Turkey's opposition MHP leader:'Armenian leader had hand in Khojaly massacre'

The leader of Turkey’s opposition Nationalist Movement Party (MHP) on Tuesday accused the president of neighboring Armenia of playing a role in a 1992 massacre

Speaking to his party's lawmakers in parliament on Tuesday, Devlet Bahceli said that Armenia should be held accountable for the Khojaly massacre, according to Anadolu Agency.

"The real trouble is that the traitors who had a hand in the Khojaly massacre have taken on key positions in Armenia's political and state life," said Bahceli.

"President Serzh Sargsyan is one of them," Bahceli said referring to the Armenian leader, currently serving his second term.

In 1992, Sargsyan was chairman of a “defense” committee for Upper Karabakh, where the massacre took place.

Bahceli called on the countries of the world to hear the cry of the victims of the Khojaly massacre.

Over 600 killed

The massacre is regarded as one of the bloodiest and most controversial incidents of the war between Armenia and Azerbaijan for control of the now-occupied Upper Karabakh region.

Following the breakup of the Soviet Union, on Feb. 26, 1992, Armenian forces took over the town of Khojaly -- whose population was over 11,000 at the time -- in Karabakh after battering it with heavy artillery and tanks, assisted by an infantry regiment.

The two-hour offensive killed 613 Azerbaijani citizens, including 116 women and 63 children, and critically injured 487 others, according to Azerbaijani figures. One hundred and fifty of the 1,275 Azerbaijanis that the Armenians took hostage during the massacre remain missing.

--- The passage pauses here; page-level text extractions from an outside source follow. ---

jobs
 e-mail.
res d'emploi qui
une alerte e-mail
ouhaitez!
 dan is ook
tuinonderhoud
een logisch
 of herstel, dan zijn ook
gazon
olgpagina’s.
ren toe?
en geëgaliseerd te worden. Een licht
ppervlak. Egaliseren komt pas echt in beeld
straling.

Bahceli also slammed a recent Dutch parliament motion recognizing the Armenian allegations that the events of 1915 were a "genocide".

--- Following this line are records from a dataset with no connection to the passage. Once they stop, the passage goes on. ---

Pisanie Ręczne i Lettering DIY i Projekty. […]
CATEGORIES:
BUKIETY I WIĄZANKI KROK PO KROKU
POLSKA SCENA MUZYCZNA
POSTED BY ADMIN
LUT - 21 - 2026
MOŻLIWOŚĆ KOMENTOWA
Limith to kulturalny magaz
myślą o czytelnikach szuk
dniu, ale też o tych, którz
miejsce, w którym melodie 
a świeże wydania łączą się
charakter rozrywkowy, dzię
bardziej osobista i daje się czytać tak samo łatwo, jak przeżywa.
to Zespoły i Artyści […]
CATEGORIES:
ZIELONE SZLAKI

Bahceli said the motion was crude and lacked legal or moral meaning.

"Countries whose histories are stained by the slave trade cannot judge us," said Bahceli.

From the 1600s to the 1800s, the Dutch transported some half a million Africans across the Atlantic.

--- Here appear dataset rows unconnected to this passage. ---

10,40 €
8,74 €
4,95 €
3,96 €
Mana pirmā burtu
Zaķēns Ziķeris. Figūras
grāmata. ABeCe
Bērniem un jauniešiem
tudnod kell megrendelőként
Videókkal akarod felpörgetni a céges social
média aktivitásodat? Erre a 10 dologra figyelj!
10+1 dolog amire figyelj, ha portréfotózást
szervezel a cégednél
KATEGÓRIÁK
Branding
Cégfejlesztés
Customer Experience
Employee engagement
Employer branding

"If the Netherlands are looking for a crime of genocide, they should look at the Khojaly massacre," he added.

'Unstained history'

Bahceli said there is no dark period in Turkish history which the nation has not owned up to.

"The genocide [allegation] is the occupation of ignoble people. The committer of genocides is the common name of Turkophobes. Our history is unstained and clean," he said.

Last week the Dutch parliament passed a motion backing the Armenian viewpoint on the 1915 events with 142 votes in favor; the Turkish-founded Denk Party opposed it with its three votes.

Turkish historians say the deaths in eastern Anatolia in 1915 occurred after some Armenians sided with invading Russians and revolted against Ottoman forces. A subsequent relocation of Armenians resulted in numerous casualties.

Ankara acknowledges there were casualties on both sides during World War I, and sees the 1915 events as a tragedy for both sides.

Ankara has repeatedly proposed the creation of a joint commission of historians from Turkey and Armenia plus international experts to tackle the issue.

Terrorist extradition

Bahceli also said he was pleased with the arrest Saturday of former PYD/PKK co-leader Salih Muslim in the Czech capital Prague.

"This terrorist should definitely pay the price for his killings and betrayal," said Bahceli.

Bahceli called on the Czech government to fulfill Turkey's extradition request, saying: "They should extradite this terrorist to our country as soon as possible."

"One of the other issues that should be examined is how the same terrorist could freely travel in other European countries before he went to the Czech Republic."

Muslim is being sought on charges of disrupting the unity and territorial integrity of the state, homicide, attempted homicide, damaging public property, and transporting a hazardous substance.

Turkish officials have complained that EU member states and other countries often fail to honor its extradition requests.

The Turkish-led Operation Olive Branch is currently working to clear Afrin, northwestern Syria -- just across the Turkish border -- of PYD/YPG/PKK and Daesh terrorists.